Executive life skillsWhat Are Executive Life Skills?

Are you often running late? Do you feel like there is not enough time in the day to get through all of your responsibilities? Do you find yourself regularly forgetting your keys? Do you have trouble focusing on things for too long before boredom creeps up on you, making it seem impossible to finish tasks on time? Do you find yourself procrastinating doing things that you know you need to do and wasting valuable time? If you answered yes to any of the above questions then you need to work on developing your executive life skills.

Executive life skills are management and organisational skills that include planning, problem solving, decision making and management of time and information. Executive life skills are important and will vastly improve both your work, academic and personal life. Executive function is what enables us to manage our time, navigate various tasks simultaneously and meet important deadlines. Without having good executive life skills you will ultimately feel disorganised, overwhelmed, anxious and stressed as the pressures of every day life stifle you and prevent you from performing to the best of your ability.

Eleven Components of Executive Function

Neuroscientists have identified eleven core components of executive function. Building and maintaining strong executive life skills involves considering and working towards mastering each of these areas and reflecting on how they influence your life. Through addressing these individual components and strengthening your executive life skills in each of these areas you can vastly improve your life. These components are outlined below.

Response Inhibition
Response inhibition involves both knowing when to act and considering how to act. Often responding to situations too quickly can result in stress, anxiety and regret as you later realise that you did not behave appropriately, or that you could have reacted in a more positive way. It is important to be able to learn when to inhibit your responses, so that you do not act solely based on impulse, emotion or temptation. Through learning to take the time to carefully consider your actions before responding, you will be able to break addictions and patterns of poor behaviour.

Working Memory
Working memory is an important component of short term memory that deals specifically with information processing. Working memory is utilised to perform tasks and solve problems. Working memory allows you to draw on past experiences and information and apply it to a present situation, as well as enabling you to retain information and apply it to similar situations in the future.

Emotional Control
Having a good sense of emotional control allows you to regulate your emotions so you do not feel overcome and overwhelmed by them. Often emotions can cloud your judgement, so developing a sense of emotional control enables you to see things clearly and rationally regardless of the emotions that you are experiencing at the time.

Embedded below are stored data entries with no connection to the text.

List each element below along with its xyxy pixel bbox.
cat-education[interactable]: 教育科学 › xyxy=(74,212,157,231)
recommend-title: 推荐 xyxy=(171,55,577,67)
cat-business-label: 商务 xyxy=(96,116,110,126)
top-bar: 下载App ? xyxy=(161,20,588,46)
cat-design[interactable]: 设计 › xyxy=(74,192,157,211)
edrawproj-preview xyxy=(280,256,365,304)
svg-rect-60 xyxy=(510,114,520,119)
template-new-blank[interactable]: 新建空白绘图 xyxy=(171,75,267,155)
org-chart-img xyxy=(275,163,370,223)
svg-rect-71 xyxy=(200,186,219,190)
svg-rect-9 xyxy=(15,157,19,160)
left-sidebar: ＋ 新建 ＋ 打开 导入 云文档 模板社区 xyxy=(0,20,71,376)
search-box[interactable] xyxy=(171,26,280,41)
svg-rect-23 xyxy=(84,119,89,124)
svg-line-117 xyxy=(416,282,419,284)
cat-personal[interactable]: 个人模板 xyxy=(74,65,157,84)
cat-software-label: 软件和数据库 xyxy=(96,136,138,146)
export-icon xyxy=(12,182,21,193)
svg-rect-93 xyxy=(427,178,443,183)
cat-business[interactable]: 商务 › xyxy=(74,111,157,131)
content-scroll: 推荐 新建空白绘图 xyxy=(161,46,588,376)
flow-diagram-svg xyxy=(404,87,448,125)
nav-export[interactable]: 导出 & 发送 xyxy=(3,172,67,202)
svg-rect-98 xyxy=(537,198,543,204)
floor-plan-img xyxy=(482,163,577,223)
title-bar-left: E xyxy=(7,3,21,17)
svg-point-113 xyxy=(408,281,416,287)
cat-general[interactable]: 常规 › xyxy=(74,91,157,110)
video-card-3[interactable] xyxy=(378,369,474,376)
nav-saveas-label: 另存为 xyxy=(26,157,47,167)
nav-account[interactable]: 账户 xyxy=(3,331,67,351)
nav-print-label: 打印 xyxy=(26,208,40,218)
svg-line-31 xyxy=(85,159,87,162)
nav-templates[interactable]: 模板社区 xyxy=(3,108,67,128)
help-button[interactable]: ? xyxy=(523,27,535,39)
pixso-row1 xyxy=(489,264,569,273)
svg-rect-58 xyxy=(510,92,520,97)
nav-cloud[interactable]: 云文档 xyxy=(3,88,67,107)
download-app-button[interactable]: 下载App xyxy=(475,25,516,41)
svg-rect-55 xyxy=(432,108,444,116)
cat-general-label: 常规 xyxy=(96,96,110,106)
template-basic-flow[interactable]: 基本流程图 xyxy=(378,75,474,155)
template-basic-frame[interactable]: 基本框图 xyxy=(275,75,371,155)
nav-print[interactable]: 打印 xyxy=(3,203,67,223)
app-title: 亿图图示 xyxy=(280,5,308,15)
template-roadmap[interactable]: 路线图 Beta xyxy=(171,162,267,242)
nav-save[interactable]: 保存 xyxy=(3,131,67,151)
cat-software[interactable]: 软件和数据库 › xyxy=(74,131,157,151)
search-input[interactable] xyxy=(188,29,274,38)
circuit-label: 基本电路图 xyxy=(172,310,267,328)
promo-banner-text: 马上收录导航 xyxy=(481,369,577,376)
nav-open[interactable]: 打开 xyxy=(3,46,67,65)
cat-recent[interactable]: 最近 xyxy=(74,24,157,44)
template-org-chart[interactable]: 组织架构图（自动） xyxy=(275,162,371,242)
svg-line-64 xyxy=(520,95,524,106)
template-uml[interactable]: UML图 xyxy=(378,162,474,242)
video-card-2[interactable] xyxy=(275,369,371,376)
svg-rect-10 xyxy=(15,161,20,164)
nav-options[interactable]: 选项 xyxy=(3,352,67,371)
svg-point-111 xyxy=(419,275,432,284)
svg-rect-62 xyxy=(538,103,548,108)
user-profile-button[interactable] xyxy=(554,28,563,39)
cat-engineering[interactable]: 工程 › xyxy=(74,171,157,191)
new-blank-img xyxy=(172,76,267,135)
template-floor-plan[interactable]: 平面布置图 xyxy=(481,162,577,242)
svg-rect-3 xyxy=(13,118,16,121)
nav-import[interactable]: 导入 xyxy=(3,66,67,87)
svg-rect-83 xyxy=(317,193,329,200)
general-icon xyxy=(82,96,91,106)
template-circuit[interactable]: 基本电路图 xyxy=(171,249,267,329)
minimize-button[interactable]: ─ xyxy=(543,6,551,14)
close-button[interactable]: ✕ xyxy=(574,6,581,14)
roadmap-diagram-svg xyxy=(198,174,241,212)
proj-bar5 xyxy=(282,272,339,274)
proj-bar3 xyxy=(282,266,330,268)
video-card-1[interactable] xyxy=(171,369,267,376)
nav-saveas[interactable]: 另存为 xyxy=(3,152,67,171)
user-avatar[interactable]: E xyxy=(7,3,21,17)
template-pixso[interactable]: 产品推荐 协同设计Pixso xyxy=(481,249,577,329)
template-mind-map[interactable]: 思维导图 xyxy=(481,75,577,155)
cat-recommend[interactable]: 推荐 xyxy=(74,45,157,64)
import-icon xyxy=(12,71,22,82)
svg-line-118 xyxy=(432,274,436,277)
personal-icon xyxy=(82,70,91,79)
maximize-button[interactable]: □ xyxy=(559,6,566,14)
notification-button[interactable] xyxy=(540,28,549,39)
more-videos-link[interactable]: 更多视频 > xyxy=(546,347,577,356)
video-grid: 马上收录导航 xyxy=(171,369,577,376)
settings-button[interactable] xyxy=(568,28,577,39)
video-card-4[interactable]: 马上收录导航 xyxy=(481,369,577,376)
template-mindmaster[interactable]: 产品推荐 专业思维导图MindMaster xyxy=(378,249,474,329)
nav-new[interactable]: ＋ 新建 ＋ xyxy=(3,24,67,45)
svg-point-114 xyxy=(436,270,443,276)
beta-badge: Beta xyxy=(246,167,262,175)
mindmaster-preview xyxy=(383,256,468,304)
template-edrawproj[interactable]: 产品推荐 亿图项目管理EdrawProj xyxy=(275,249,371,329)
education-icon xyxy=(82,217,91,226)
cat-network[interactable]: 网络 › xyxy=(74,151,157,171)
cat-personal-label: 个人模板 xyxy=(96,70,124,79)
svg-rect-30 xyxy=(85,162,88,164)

Having a sense of emotional control means that your actions are consistent regardless of your emotional state, and that you are able to work through negative or uncomfortable emotions in a productive manner.

Having a sense of flexibility is a crucial element of a successful and positive life. Being flexible means that you can adapt to change and make the most out of new and challenging situations. Having a sense of personal flexibility means that you are able to review and change plans in the presence of unexpected obstacles.

Sustained Attention
Sustained attention is the ability to focus on a stimuli even in the presence of distractors and boredom. Sustained attention is an important life skill as it allows you to achieve your work and academic goals, as well as improving your communication skills and your relationships with others as you learn to become more present.

Task Initiation
Task initiation refers to beginning a new task without a tendency to procrastinate. Being able to initiate new tasks without major interference or setback is a valuable skill that will affect your life significantly. Putting off tasks and responsibilities or delaying them is a poor habit that will ultimately increase levels of stress and anxiety. Task initiation is directly related to productivity. If you are able to quickly and effectively manage and begin new tasks your life will be much more productive in all area’s.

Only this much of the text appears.